Jesus Christ, Bridgie. You need to eat. 

I'm not hungry. 

Doesn't matter. 

I'm not doing this right now. I go outside. It's six degrees in the sun, if you're lucky. If you can find it in these dark clouds. Most of them I self-generate. I'm very proud of my cloud production. They are dense, high-quality VantablackTM clouds and good luck if you're caught in my storm. 

Lochlan follows. Peanut. I just want you to stay healthy. 

Jesus, Lochlan. I'm an adult. It was one meal. I had a granola bar an hour before! Sorry. 
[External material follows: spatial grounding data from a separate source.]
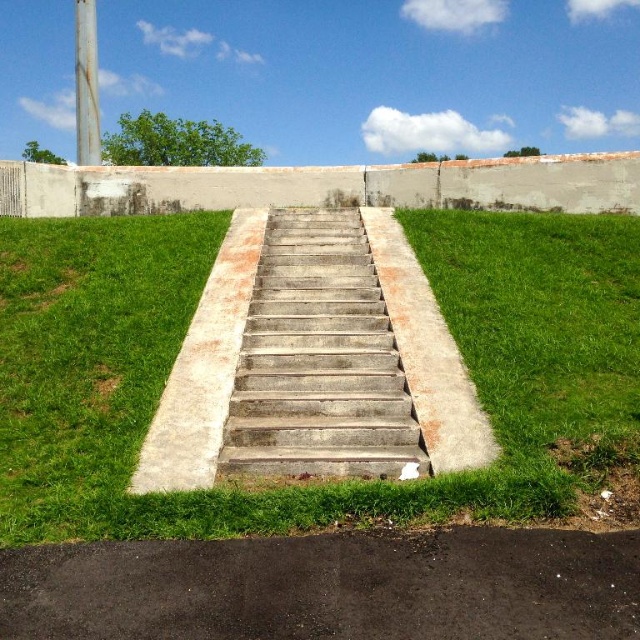 Question: Which point is closer to the camera?

Choices:
 (A) (342, 538)
 (B) (604, 420)
 (C) (282, 472)

Answer: (A)

Question: Where is green grass at center located in relation to dark gray asphalt at lower center in the image?

Choices:
 (A) right
 (B) left

Answer: (B)

Question: Considering the relative positions of green grass at center and dark gray asphalt at lower center in the image provided, where is green grass at center located with respect to dark gray asphalt at lower center?

Choices:
 (A) left
 (B) right

Answer: (A)

Question: Which of the following is the farthest from the observer?

Choices:
 (A) (100, 392)
 (B) (536, 570)

Answer: (A)

Question: Does dark gray asphalt at lower center have a greater width compared to concrete/stained stairs at center?

Choices:
 (A) no
 (B) yes

Answer: (B)

Question: Among these points, which one is nearest to the camera?

Choices:
 (A) (356, 573)
 (B) (332, 492)

Answer: (A) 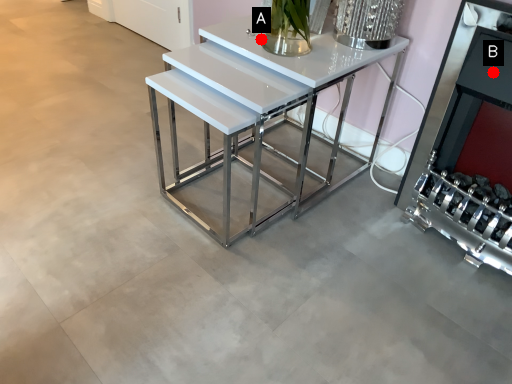 Question: Two points are circled on the image, labeled by A and B beside each circle. Among these points, which one is farthest from the camera?

Choices:
 (A) A is further
 (B) B is further

Answer: (A) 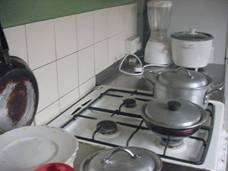 Image resolution: width=228 pixels, height=171 pixels. Identify the location of blender. (160, 52). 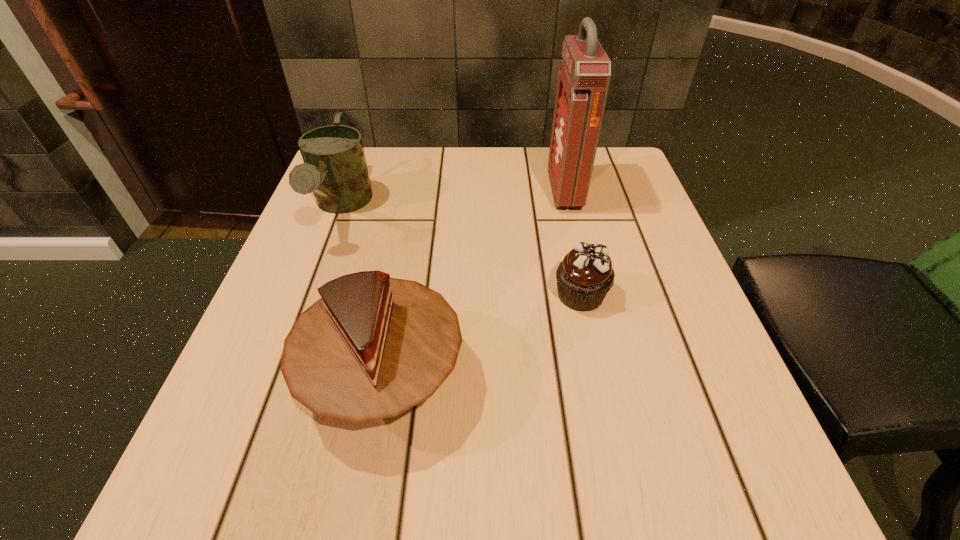 Where is `blank space that satisfies the following two spatial constraints: 1. on the front-facing side of the first-aid kit; 2. with the spout on the watering can`? blank space that satisfies the following two spatial constraints: 1. on the front-facing side of the first-aid kit; 2. with the spout on the watering can is located at coordinates (568, 206).

Where is `free region that satisfies the following two spatial constraints: 1. with the spout on the shortest object; 2. on the left side of the watering can`? free region that satisfies the following two spatial constraints: 1. with the spout on the shortest object; 2. on the left side of the watering can is located at coordinates (308, 295). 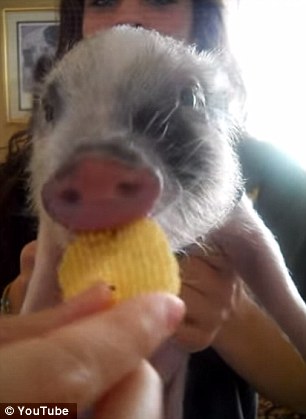 At what (x,y) coordinates should I click in order to perform the action: click on picture. Please return your answer as a coordinate pair (x, y). Image resolution: width=306 pixels, height=419 pixels. Looking at the image, I should click on (34, 40). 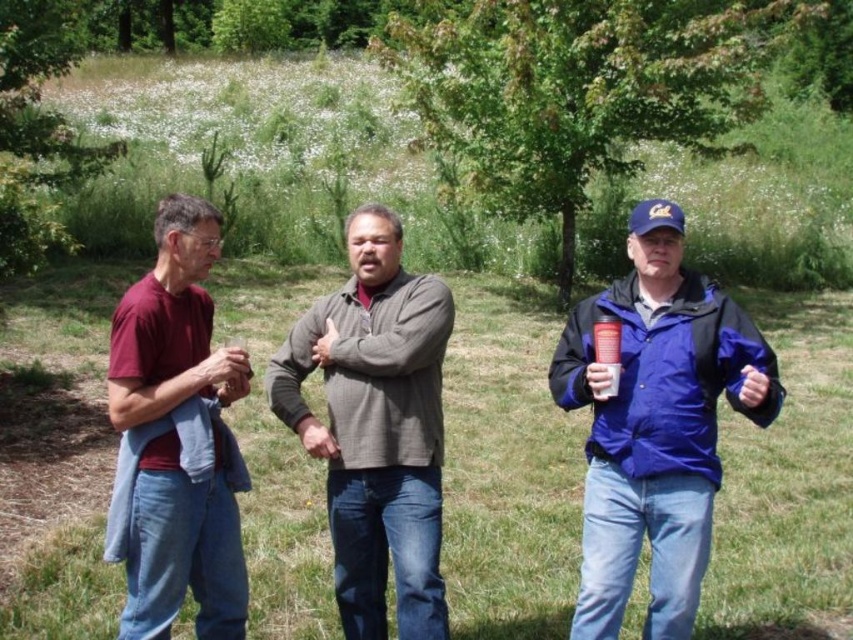 Is point (221, 598) farther from viewer compared to point (612, 364)?

Yes, it is behind point (612, 364).

Does point (225, 368) come behind point (607, 394)?

Yes, it is behind point (607, 394).

Locate an element on the screen. The height and width of the screenshot is (640, 853). maroon fabric shirt at left is located at coordinates (171, 324).

How much distance is there between gray sweater at center and maroon fabric shirt at left?

A distance of 24.74 inches exists between gray sweater at center and maroon fabric shirt at left.

Which of these two, gray sweater at center or maroon fabric shirt at left, stands taller?

gray sweater at center

I want to click on gray sweater at center, so click(x=375, y=428).

Is blue matte jacket at right bigger than gray sweater at center?

Indeed, blue matte jacket at right has a larger size compared to gray sweater at center.

Is blue matte jacket at right above gray sweater at center?

Incorrect, blue matte jacket at right is not positioned above gray sweater at center.

Which is in front, point (614, 577) or point (289, 404)?

Point (614, 577) is more forward.

The height and width of the screenshot is (640, 853). Identify the location of blue matte jacket at right. (656, 424). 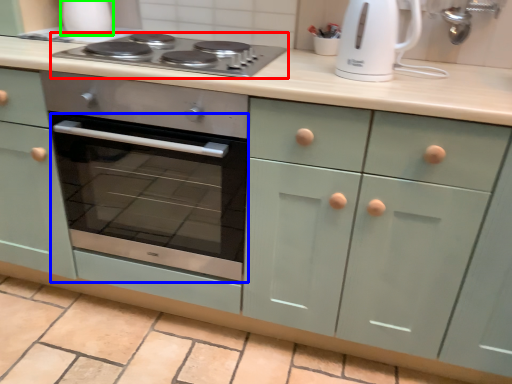 Question: Estimate the real-world distances between objects in this image. Which object is closer to gas stove (highlighted by a red box), oven (highlighted by a blue box) or appliance (highlighted by a green box)?

Choices:
 (A) oven
 (B) appliance

Answer: (B) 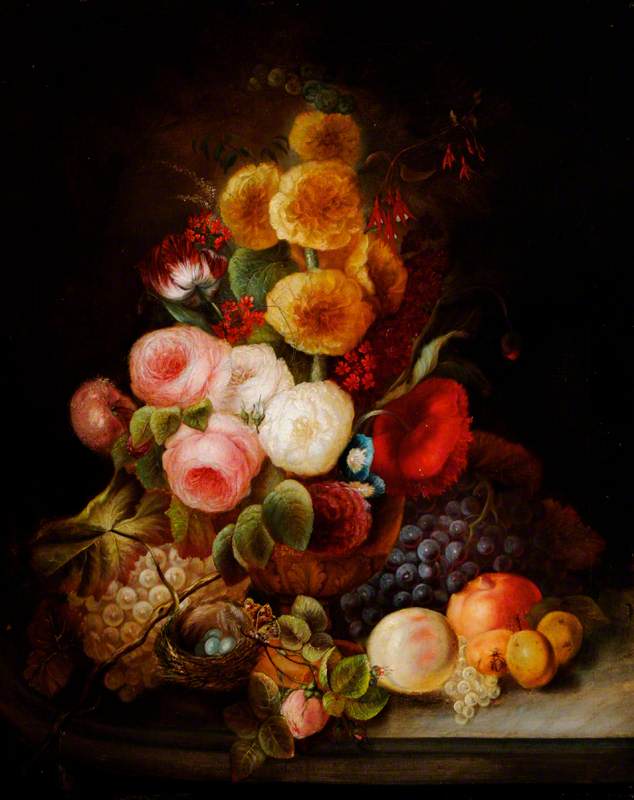 Identify the location of orange flowers. (321, 305), (383, 276), (320, 197), (252, 202), (331, 138). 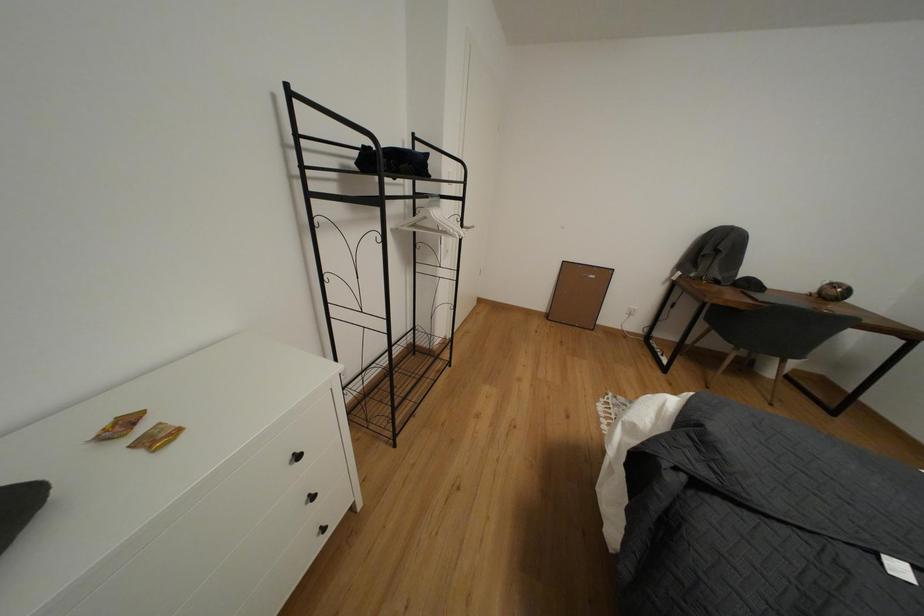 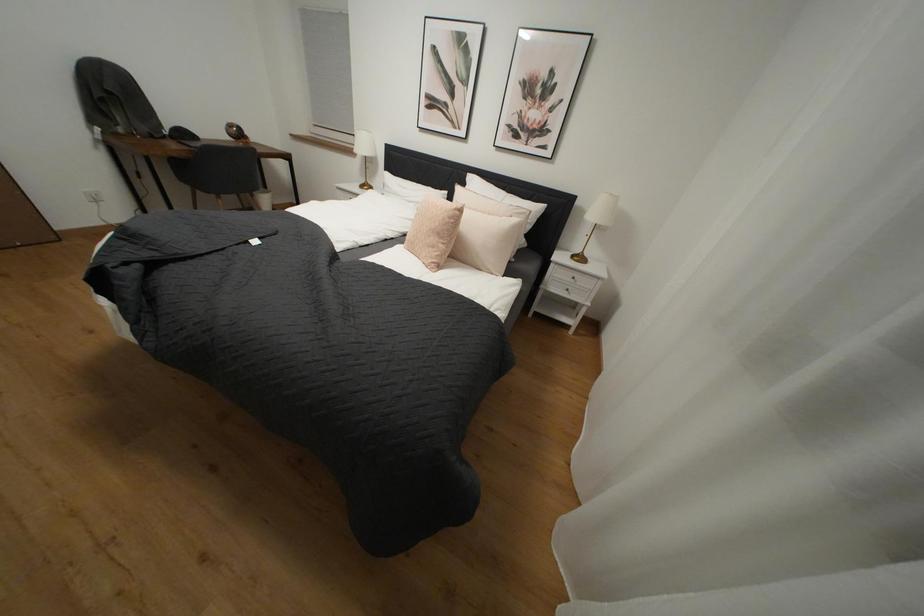 Looking at this image, the images are taken continuously from a first-person perspective. In which direction is your viewpoint rotating?

The camera's rotation is toward right-down. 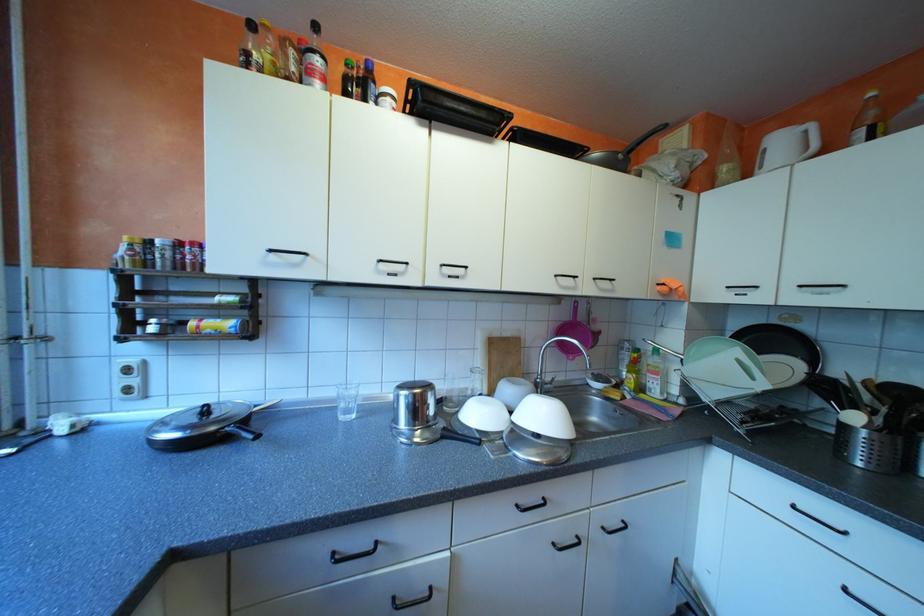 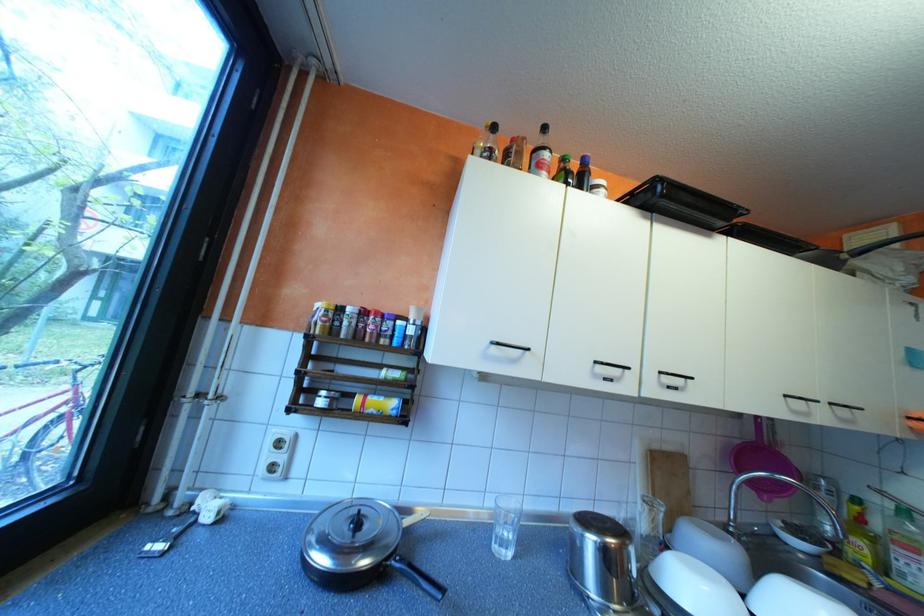 In the second image, find the point that corresponds to pixel 641 375 in the first image.

(871, 541) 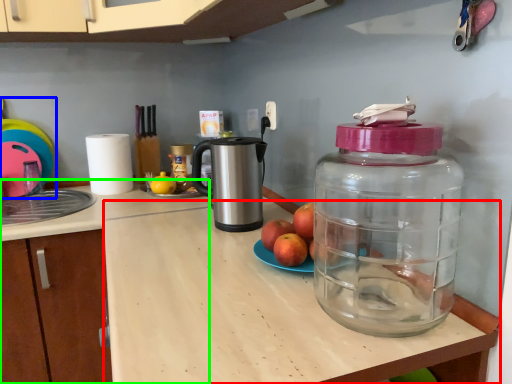 Question: Estimate the real-world distances between objects in this image. Which object is farther from counter top (highlighted by a red box), toy (highlighted by a blue box) or counter top (highlighted by a green box)?

Choices:
 (A) toy
 (B) counter top

Answer: (A) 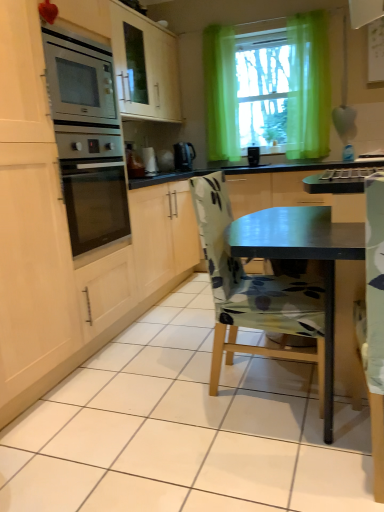 Question: From a real-world perspective, is white glossy kettle at center physically located above or below green sheer curtain at upper center?

Choices:
 (A) above
 (B) below

Answer: (B)

Question: Is point (155, 173) positioned closer to the camera than point (291, 26)?

Choices:
 (A) closer
 (B) farther

Answer: (A)

Question: Which of these objects is positioned farthest from the green sheer curtain at upper center?

Choices:
 (A) white glossy kettle at center
 (B) black plastic kettle at center
 (C) green sheer curtain at upper center
 (D) floral fabric chair at center

Answer: (D)

Question: Estimate the real-world distances between objects in this image. Which object is farther from the floral fabric chair at center?

Choices:
 (A) white glossy kettle at center
 (B) green sheer curtain at upper center
 (C) black plastic kettle at center
 (D) green sheer curtain at upper center

Answer: (B) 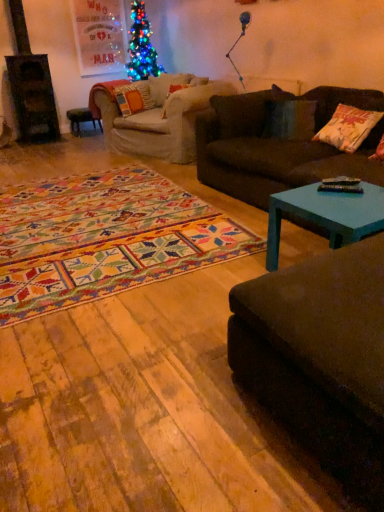 Question: Is velvet dark brown couch at lower right, arranged as the 1th studio couch when viewed from the front, looking in the opposite direction of dark brown fabric couch at center, the second studio couch in the bottom-to-top sequence?

Choices:
 (A) no
 (B) yes

Answer: (A)

Question: Is velvet dark brown couch at lower right, the 2th studio couch when ordered from back to front, positioned far away from dark brown fabric couch at center, the second studio couch in the front-to-back sequence?

Choices:
 (A) no
 (B) yes

Answer: (B)

Question: From the image's perspective, is velvet dark brown couch at lower right, placed as the 1th studio couch when sorted from bottom to top, beneath dark brown fabric couch at center, the second studio couch in the front-to-back sequence?

Choices:
 (A) yes
 (B) no

Answer: (A)

Question: Considering the relative sizes of velvet dark brown couch at lower right, the 2th studio couch in the top-to-bottom sequence, and dark brown fabric couch at center, which is the first studio couch from back to front, in the image provided, is velvet dark brown couch at lower right, the 2th studio couch in the top-to-bottom sequence, shorter than dark brown fabric couch at center, which is the first studio couch from back to front,?

Choices:
 (A) no
 (B) yes

Answer: (B)

Question: Does velvet dark brown couch at lower right, the 2th studio couch when ordered from back to front, lie in front of dark brown fabric couch at center, the second studio couch in the front-to-back sequence?

Choices:
 (A) yes
 (B) no

Answer: (A)

Question: From a real-world perspective, does velvet dark brown couch at lower right, the 2th studio couch when ordered from back to front, stand above dark brown fabric couch at center, which is the first studio couch from back to front?

Choices:
 (A) no
 (B) yes

Answer: (A)

Question: Does velvet orange pillow at center, the 2th pillow viewed from the front, have a greater width compared to dark brown fabric couch at center, which is the first studio couch from back to front?

Choices:
 (A) yes
 (B) no

Answer: (B)

Question: Can you confirm if velvet orange pillow at center, which ranks as the first pillow in left-to-right order, is taller than dark brown fabric couch at center, which is the first studio couch from back to front?

Choices:
 (A) no
 (B) yes

Answer: (A)

Question: Is velvet orange pillow at center, the 2th pillow ordered from the bottom, touching dark brown fabric couch at center, the second studio couch in the front-to-back sequence?

Choices:
 (A) no
 (B) yes

Answer: (A)

Question: Is velvet orange pillow at center, positioned as the first pillow in back-to-front order, looking in the opposite direction of dark brown fabric couch at center, which is the first studio couch from back to front?

Choices:
 (A) yes
 (B) no

Answer: (B)

Question: Can you confirm if velvet orange pillow at center, which ranks as the first pillow in left-to-right order, is positioned to the right of dark brown fabric couch at center, the 1th studio couch from the top?

Choices:
 (A) yes
 (B) no

Answer: (B)

Question: Does velvet orange pillow at center, which ranks as the first pillow in left-to-right order, turn towards dark brown fabric couch at center, the second studio couch in the bottom-to-top sequence?

Choices:
 (A) yes
 (B) no

Answer: (A)

Question: Considering the relative positions of teal painted wood coffee table at lower right and white cotton pillow at right, acting as the first pillow starting from the front, in the image provided, is teal painted wood coffee table at lower right to the right of white cotton pillow at right, acting as the first pillow starting from the front, from the viewer's perspective?

Choices:
 (A) yes
 (B) no

Answer: (B) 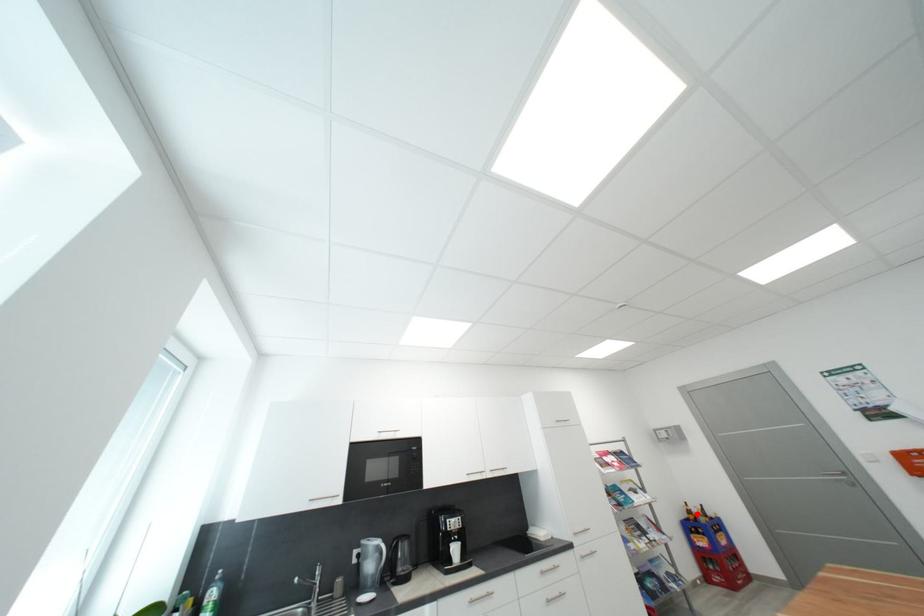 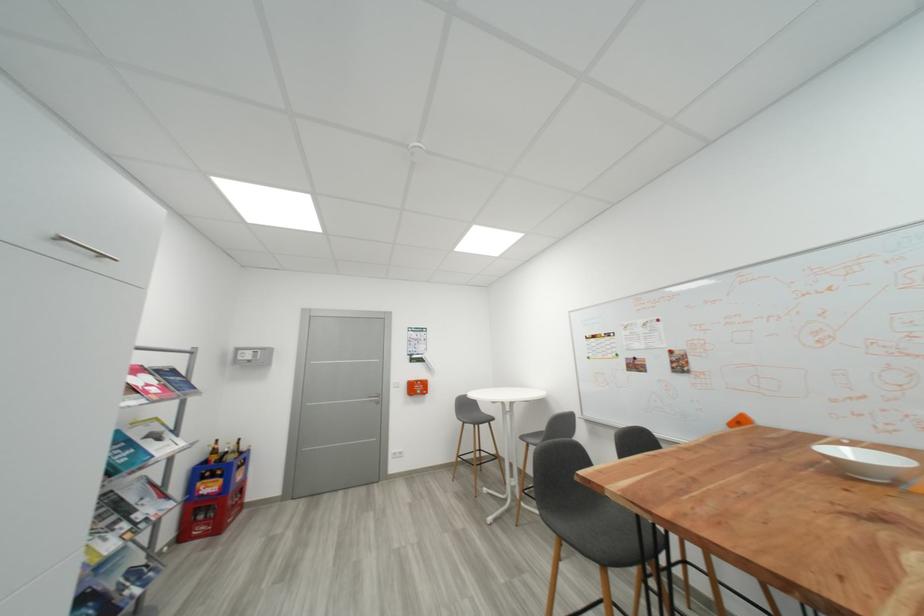 The point at the highlighted location is marked in the first image. Where is the corresponding point in the second image?

(223, 454) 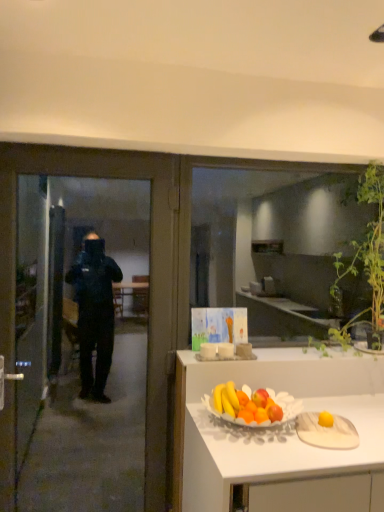 Question: Is transparent glass window at center placed right next to transparent glass door at left?

Choices:
 (A) no
 (B) yes

Answer: (A)

Question: Can you confirm if transparent glass window at center is wider than transparent glass door at left?

Choices:
 (A) yes
 (B) no

Answer: (B)

Question: Considering the relative positions of transparent glass window at center and transparent glass door at left in the image provided, is transparent glass window at center to the right of transparent glass door at left from the viewer's perspective?

Choices:
 (A) no
 (B) yes

Answer: (B)

Question: Is transparent glass window at center further to camera compared to transparent glass door at left?

Choices:
 (A) no
 (B) yes

Answer: (B)

Question: Does transparent glass window at center have a smaller size compared to transparent glass door at left?

Choices:
 (A) no
 (B) yes

Answer: (B)

Question: Does point (357, 289) appear closer or farther from the camera than point (152, 438)?

Choices:
 (A) closer
 (B) farther

Answer: (A)

Question: Relative to transparent glass door at left, is transparent glass window at center in front or behind?

Choices:
 (A) behind
 (B) front

Answer: (A)

Question: From a real-world perspective, is transparent glass window at center positioned above or below transparent glass door at left?

Choices:
 (A) below
 (B) above

Answer: (B)

Question: Is transparent glass window at center wider or thinner than transparent glass door at left?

He relaxes. Interesting because I lied. I didn't have breakfast either. If I eat I will throw up so I'll fake it until they notice because I can't afford to lose any more weight or I'll be a ghost too. 

It's not forever. 

I don't think it'll be through the weekend, actually. 

What do you mean? 

I need him to come back. You promised and you lied too so we're even but this is where he needs to be.

Bridg-

Just call him. 

We'll have a meeting. 

Great. Another meeting. Should be productive. 

What's the matter? 

EVERYTHING.

Tuesday, 23 March 2021

(Welcome to our spectacle, carny rides eccentical.)*

Yes, I still go outside in the orchard with my headphones in my clown jumpsuit (no mask though, I have it but I can't breathe in a mask while dancing) and do the whole diamond clown #17 dance from this video.

Hell, yes, it's cathartic. Hell yes, I have the suit and let me tell you, it's heavy. This is a better warmup and more exercise than just about anything else in the universe. I don't want to pedal a bike to nowhere, flip tires or do reps. I want to dance. And since everyone laughs when I express interest in doing Bhangra, this is it for me. I have found my niche and it's no surprise it involves clowns, is it? I freaking love clowns. Whoop whoop.

***

The party's over now because the rain has started in earnest. I don't even want to stand outside with the dog but the woodstove is glowing red in the kitchen and the groceries are bought and put away and even the eggs are in the new egg basket in the fridge and so my chores are done and I get to draw and paint for the rest of the afternoon and drink coffee and eat fresh croissants and then snuggle in with Lochlan to hopefully finish American Gods. At least that's how I see the day in my head now that I'm too tired to think too hard. 

*(Today's title is from Tilt-A Whirl, which is an equally fun song to dance to, FYI.)

Monday, 22 March 2021

Lent: week five.

Sam's come out of hibernation with the first day of spring. Present and combed, beard trimmed short, collar pressed, a new feature on this odd bug, noted also are the matching shoes, picking up the browns in his shirt and his hair. 

Are you objectifying me? Judging me based on appearances? 

Maybe. I wink at him but it's with effort to be jovial, generous. 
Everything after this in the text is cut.